What is being asked »
In the entries below, find the line with "React Wheel Picker" and the line with "essential reference point". Print those two and everything between them exactly, and nothing else.

Available data »
****************
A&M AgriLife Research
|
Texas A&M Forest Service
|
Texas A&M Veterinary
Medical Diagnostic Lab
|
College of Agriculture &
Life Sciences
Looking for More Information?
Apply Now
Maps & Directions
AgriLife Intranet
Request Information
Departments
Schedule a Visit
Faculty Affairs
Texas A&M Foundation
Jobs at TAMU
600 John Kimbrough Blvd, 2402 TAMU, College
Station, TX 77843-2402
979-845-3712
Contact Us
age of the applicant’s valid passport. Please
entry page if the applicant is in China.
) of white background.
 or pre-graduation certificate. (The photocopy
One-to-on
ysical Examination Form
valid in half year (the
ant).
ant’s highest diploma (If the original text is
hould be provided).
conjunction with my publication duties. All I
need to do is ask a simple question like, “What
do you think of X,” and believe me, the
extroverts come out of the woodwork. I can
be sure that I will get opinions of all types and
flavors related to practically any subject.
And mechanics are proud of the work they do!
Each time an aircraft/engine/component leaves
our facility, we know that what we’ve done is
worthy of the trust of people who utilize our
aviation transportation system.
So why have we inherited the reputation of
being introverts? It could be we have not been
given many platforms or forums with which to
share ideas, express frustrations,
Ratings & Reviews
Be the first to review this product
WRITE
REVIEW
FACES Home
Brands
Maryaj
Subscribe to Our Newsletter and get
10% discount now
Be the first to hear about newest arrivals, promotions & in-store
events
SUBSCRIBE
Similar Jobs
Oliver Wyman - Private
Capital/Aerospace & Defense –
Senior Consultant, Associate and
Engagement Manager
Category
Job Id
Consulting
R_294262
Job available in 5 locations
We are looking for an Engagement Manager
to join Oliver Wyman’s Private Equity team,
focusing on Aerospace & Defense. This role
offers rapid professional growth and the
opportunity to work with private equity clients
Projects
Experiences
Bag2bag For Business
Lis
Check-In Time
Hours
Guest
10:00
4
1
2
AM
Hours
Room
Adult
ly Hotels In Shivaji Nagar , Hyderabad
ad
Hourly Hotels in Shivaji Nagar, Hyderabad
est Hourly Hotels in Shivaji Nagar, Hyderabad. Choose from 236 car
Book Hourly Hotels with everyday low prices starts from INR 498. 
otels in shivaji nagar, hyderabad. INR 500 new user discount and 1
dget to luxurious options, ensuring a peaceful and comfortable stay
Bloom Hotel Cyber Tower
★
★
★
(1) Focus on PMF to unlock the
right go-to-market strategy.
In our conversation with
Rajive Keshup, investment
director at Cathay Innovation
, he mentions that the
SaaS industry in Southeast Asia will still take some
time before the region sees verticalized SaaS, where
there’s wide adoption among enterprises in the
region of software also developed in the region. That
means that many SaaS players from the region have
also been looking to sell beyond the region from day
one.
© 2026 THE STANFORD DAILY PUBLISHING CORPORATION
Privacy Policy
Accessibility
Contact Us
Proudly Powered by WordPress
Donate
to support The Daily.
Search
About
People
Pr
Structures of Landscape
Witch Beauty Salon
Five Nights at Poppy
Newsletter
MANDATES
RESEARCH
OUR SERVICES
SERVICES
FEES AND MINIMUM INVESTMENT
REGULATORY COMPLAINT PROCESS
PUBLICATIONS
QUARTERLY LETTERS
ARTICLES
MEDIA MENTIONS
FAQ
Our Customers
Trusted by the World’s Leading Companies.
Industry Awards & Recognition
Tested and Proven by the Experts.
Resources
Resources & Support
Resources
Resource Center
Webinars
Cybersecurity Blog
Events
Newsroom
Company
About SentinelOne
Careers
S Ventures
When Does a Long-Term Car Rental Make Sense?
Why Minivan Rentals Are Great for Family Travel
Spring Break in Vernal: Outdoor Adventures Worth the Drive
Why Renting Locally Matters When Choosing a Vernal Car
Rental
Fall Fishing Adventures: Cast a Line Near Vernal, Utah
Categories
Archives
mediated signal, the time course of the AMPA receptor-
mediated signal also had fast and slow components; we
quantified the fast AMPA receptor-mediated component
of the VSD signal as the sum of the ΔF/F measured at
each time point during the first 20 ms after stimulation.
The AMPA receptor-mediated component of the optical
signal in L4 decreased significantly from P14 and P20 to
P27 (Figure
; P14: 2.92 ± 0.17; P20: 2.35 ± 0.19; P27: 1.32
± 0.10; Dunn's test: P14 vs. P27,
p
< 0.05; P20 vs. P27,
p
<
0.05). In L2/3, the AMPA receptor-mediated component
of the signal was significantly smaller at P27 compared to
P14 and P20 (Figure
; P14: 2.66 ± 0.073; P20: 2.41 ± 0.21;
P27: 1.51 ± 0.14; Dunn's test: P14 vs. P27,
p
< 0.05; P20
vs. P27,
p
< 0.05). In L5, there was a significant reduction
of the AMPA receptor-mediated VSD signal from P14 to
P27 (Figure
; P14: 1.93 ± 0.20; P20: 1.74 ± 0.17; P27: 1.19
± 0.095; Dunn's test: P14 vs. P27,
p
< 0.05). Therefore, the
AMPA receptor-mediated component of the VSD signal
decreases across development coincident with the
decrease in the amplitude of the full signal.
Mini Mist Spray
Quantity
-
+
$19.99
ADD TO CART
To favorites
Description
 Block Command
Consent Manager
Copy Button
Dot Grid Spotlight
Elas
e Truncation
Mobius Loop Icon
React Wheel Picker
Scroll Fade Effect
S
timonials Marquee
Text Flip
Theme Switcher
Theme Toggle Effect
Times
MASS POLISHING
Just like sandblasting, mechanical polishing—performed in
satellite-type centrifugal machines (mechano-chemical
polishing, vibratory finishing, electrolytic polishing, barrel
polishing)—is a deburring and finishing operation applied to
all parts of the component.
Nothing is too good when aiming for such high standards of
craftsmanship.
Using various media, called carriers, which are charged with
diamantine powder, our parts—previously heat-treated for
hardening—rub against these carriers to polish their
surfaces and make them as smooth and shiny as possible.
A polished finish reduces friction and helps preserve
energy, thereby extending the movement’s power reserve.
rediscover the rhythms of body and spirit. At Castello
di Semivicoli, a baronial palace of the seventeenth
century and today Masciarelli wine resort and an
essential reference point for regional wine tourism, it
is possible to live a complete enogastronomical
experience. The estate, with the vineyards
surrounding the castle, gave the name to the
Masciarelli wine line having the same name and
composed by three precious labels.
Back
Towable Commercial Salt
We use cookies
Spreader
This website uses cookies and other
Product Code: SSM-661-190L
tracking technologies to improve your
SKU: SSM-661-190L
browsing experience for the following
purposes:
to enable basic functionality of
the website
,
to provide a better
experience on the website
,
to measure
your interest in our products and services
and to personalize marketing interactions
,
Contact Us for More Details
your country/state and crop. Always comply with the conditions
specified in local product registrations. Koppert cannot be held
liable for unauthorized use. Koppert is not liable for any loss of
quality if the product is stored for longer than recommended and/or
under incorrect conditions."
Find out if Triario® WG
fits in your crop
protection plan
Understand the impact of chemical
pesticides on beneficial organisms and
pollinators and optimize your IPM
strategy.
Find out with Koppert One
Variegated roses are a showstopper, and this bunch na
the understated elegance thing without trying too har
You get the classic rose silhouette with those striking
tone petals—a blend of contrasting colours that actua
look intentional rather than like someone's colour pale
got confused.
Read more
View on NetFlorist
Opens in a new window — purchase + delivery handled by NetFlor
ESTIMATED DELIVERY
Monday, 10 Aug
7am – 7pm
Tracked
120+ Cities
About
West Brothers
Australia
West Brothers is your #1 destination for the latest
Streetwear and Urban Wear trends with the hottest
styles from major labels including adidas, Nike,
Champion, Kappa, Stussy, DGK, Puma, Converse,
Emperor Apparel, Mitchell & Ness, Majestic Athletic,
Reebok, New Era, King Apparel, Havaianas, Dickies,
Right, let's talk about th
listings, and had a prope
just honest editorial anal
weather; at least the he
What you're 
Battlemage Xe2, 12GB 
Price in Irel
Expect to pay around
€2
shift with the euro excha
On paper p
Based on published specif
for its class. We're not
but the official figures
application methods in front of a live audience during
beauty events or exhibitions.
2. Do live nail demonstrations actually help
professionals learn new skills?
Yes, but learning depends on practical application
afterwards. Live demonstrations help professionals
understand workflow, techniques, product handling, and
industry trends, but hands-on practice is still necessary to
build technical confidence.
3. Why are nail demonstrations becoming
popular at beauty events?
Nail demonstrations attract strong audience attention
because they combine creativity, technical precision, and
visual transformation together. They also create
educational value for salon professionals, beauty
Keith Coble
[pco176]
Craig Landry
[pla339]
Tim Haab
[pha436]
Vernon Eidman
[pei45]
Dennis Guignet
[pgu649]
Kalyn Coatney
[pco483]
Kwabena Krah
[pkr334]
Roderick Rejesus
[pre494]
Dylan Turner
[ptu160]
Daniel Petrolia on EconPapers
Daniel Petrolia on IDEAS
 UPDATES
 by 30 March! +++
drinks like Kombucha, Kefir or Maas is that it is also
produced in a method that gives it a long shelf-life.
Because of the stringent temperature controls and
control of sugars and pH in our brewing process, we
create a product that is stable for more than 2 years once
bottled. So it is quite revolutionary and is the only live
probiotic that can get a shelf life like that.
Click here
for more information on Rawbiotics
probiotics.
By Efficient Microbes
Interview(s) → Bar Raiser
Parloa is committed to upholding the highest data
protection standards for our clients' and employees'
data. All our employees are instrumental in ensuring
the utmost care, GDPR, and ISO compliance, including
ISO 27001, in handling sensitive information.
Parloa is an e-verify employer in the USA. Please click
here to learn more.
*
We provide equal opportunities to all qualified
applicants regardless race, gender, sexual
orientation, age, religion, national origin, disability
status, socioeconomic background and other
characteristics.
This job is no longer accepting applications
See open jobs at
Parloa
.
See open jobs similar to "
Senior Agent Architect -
****************
Problem solution »
React Wheel Picker
Scroll Fade Effect
S
timonials Marquee
Text Flip
Theme Switcher
Theme Toggle Effect
Times
MASS POLISHING
Just like sandblasting, mechanical polishing—performed in
satellite-type centrifugal machines (mechano-chemical
polishing, vibratory finishing, electrolytic polishing, barrel
polishing)—is a deburring and finishing operation applied to
all parts of the component.
Nothing is too good when aiming for such high standards of
craftsmanship.
Using various media, called carriers, which are charged with
diamantine powder, our parts—previously heat-treated for
hardening—rub against these carriers to polish their
surfaces and make them as smooth and shiny as possible.
A polished finish reduces friction and helps preserve
energy, thereby extending the movement’s power reserve.
rediscover the rhythms of body and spirit. At Castello
di Semivicoli, a baronial palace of the seventeenth
century and today Masciarelli wine resort and an
essential reference point for regional wine tourism, it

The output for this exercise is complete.